Penambahan adalah penambahan satu atau lebih kata pada bahasa sasaran karena

merupakan sebuah aturan.

Contoh:

Bsu: Matahari bersinar terang

Bsa: the sun shines brightly

Pada bahasa sasaran ditambahkan kata ‘the’ karena sebuah keharusan dalam bahasa

Inggris.
Bsu: Crocodile is a reptile

Bsa: Buaya adalah hewan melata

Pada bahasa sasaran ditambahkan kata ‘hewan’ karena dalam bahasa sasaran kata tersebut

dibutuhkan agar tidak mengubah pesan.

2. Pengurangan (subtraction)

Pengurangan artinya adanya pengurangan bagian yang sifatnya structural di dalam

bahasa sasaran.

Contoh:

Bsu: “man, you’re lucky to be getting in.”

Bsa: “kau beruntung bisa masuk”

Contoh di atas terjadi pengurangan pada kata ‘man’. Pengurangan tersebut tidak mengubah

arti dari kalimat tersebut, hanya saja mengurangi ekspresi kalimat (Sukmarini, 2015).

Bsu: I want to get back home

Bsa: Saya ingin pulang

Pada contoh di atas, harus dilakukan pengurangan ketika proses penerjemahan terjadi,

karena apabila tetap menggunakan prinsip one-to-one correspondence maka makna akan

hilang.

3. Transposisi (transposition)

Strategi penerjemahan ini digunakan untuk menerjemahkan klausa atau kalimat.

Strategi ini bisa menjadi suatu pilihan atau bisa juga menjadi sebuah keharusan. Strategi

ini akan menjadi sebuah keharusan ketika sebuah klausa akan kehilangan maknanya ketika

tidak terjadi perubahan, maka dari itu strategi ini menjadi sebuah keharusan.
Contoh:

Bsu: my dad bought me a new foam mattress.

Bsa: ayahku membelikanku sebuah kasur busa baru.
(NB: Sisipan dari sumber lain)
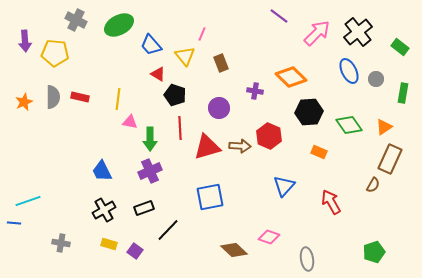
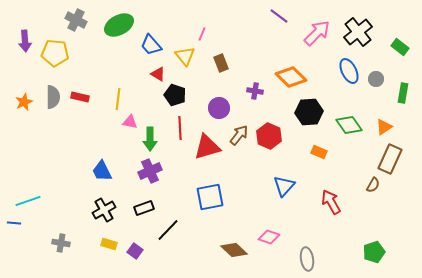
brown arrow at (240, 146): moved 1 px left, 11 px up; rotated 55 degrees counterclockwise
Contoh di atas akan memiliki makna yang berbeda ketika penerjemah tetap

mempertahankan struktur dari bahasa sumber. Bahasa Inggris memiliki hukum

menerangkan-diterangkan (MD) sedangkan bahasa Indonesia memiliki hukum

diterangkan-menerangkan (DM).

Strategi transposisi akan menjadi sebuah strategi pilihan ketika pengubahan

tersebut hanya untuk pertimbangan gaya bahasa.

Contoh:

Bsu: I find it more difficult to translate a poem than an article

Bsa: Bagi saya menerjemahkan puisi lebih sulit daripada menerjemahkan artikel

Hasil terjemahan dari contoh diatas bukan merupakan bentuk paten, bisa saja penerjemah

juga mempertahankan struktur dari bahasa sumber, yang membuat strategi ini menjadi

strategi pilihan.
Bibliography
Baker, M. (2011). In Other Words. New York: Routledge.

Moeliono, Anton. (1988). Tata Bahasa Baku Bahasa Indonesia. Jakarta: Balai Pustaka.
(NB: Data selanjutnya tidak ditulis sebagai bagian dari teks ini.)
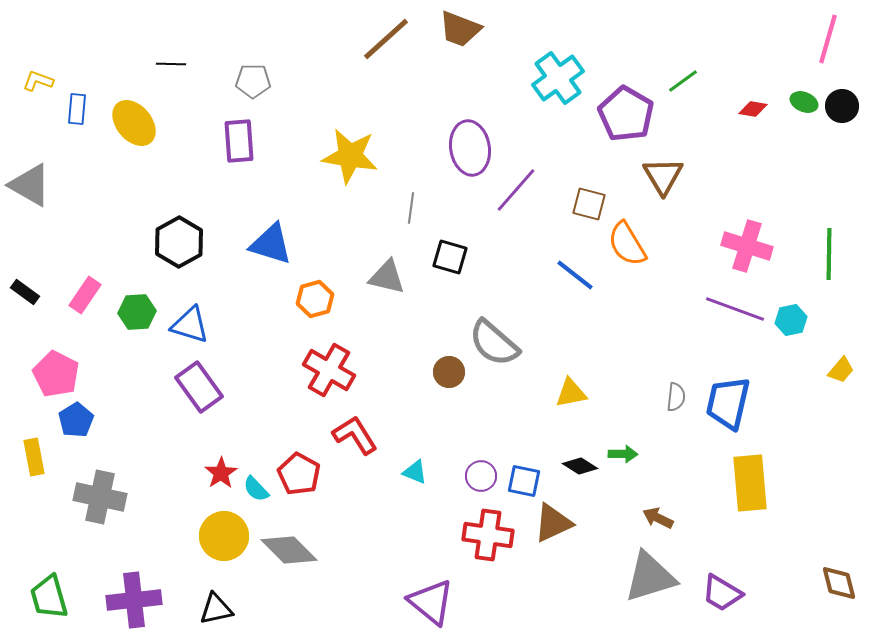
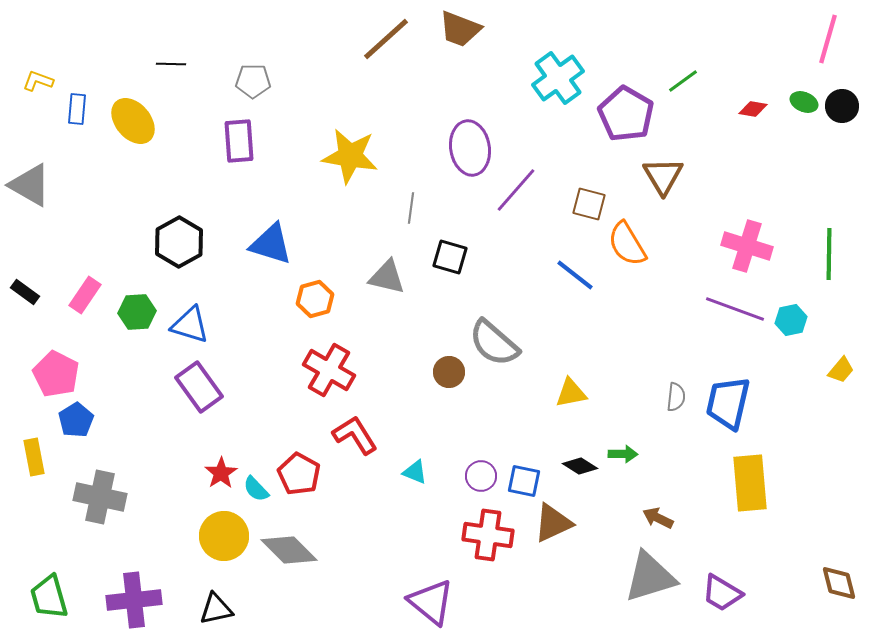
yellow ellipse at (134, 123): moved 1 px left, 2 px up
Quirk, Randolf and Sidney Greenbaum. (1973). A University Grammar of English. England: Longman
Group Limited.

Sudartini, S. (2009, June). The Question of Grammatical Equivalence in Translation. Journal of English
and Education, Vol. 3 No. 1, 96-108. http://media.neliti.com/media/publications/221956-the-
question-of-grammatical-equivalence.pdf

Sukmarini, F. (2015). Additions, Subtractions, and Alterations in Indonesian Subtitles of THE RUNDOWN.
Yogyakarta State University Journal Quill vol. 4 no. 4, 265-271.

Suryawinata, Zuchridin and Sugeng Hariyanto. (2003). Translation Bahasa Teori & Penuntun Praktis
Menerjemahkan. Yogyakarta: Penerbit Kanisius.